● **Supplied records**

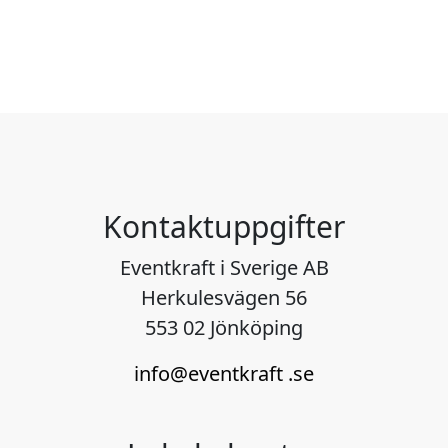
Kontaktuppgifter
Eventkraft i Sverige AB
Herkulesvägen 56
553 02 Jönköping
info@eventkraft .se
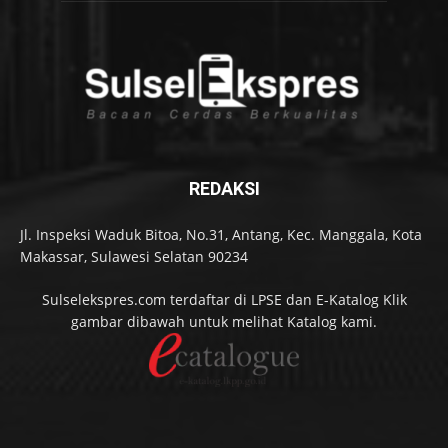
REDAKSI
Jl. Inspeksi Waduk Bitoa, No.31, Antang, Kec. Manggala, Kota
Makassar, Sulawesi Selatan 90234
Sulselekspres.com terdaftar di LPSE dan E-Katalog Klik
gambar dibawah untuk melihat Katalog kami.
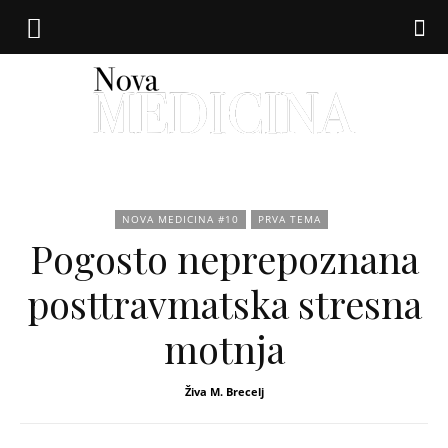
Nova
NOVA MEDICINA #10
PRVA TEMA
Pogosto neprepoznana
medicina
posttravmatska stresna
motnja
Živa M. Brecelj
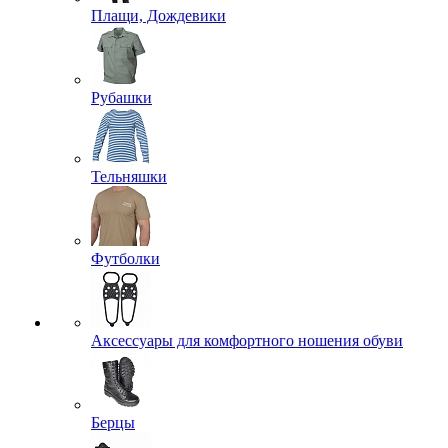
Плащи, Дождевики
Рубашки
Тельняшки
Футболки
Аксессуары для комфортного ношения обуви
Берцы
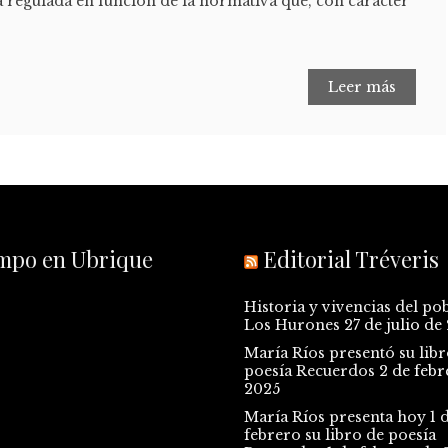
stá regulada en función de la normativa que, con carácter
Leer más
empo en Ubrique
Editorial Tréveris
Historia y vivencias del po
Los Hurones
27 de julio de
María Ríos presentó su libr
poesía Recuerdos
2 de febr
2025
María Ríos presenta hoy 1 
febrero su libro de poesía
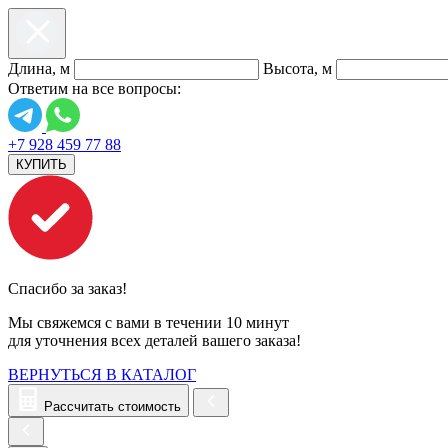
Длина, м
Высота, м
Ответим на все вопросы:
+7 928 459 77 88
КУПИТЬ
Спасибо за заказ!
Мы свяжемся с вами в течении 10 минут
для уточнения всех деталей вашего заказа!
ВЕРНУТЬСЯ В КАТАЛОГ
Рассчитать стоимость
...
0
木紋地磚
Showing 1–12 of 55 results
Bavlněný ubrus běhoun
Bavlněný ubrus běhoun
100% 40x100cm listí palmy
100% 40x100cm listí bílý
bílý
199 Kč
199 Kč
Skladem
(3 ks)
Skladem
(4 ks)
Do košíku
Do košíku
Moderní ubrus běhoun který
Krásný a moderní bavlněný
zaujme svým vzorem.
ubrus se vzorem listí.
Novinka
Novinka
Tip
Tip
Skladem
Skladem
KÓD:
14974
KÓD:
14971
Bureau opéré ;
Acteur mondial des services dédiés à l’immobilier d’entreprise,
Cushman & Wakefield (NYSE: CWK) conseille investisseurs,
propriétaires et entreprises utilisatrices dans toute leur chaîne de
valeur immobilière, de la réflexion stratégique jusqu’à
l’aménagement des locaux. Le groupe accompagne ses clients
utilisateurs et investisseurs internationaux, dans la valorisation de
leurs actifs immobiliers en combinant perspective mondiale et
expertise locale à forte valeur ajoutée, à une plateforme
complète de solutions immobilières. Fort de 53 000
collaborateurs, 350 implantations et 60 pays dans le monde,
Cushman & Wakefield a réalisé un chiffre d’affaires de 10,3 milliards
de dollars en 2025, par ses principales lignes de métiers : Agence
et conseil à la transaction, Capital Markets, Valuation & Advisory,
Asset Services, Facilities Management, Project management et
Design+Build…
---
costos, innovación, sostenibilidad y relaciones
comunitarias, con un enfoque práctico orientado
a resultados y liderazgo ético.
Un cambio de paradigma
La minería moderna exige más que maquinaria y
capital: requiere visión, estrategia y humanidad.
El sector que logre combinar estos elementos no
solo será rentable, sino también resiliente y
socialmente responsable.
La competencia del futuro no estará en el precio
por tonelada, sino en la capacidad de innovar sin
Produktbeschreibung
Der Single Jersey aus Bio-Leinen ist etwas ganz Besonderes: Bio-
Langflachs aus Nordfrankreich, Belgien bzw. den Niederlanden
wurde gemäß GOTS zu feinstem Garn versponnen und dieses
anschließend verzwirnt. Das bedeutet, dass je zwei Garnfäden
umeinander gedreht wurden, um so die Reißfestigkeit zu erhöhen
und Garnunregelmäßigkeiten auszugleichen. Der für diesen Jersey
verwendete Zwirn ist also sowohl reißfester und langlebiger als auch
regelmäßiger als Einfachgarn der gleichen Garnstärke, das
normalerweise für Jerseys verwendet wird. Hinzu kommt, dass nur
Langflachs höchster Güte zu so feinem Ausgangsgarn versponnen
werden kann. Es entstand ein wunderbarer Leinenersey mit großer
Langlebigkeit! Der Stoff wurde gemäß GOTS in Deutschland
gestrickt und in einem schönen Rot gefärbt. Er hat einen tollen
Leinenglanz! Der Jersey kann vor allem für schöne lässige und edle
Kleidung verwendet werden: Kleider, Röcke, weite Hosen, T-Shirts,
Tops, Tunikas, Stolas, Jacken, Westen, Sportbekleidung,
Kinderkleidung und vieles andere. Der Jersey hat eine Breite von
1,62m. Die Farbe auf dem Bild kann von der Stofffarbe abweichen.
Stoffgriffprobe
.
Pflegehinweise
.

● **Task objective**
Out of the data above, give again only the lines starting at the one holding "costos, innovación, sostenibilidad" and ending at the one holding "capital: requiere visión, estrategia", unchanged.

● **Exercise solution**
costos, innovación, sostenibilidad y relaciones
comunitarias, con un enfoque práctico orientado
a resultados y liderazgo ético.
Un cambio de paradigma
La minería moderna exige más que maquinaria y
capital: requiere visión, estrategia y humanidad.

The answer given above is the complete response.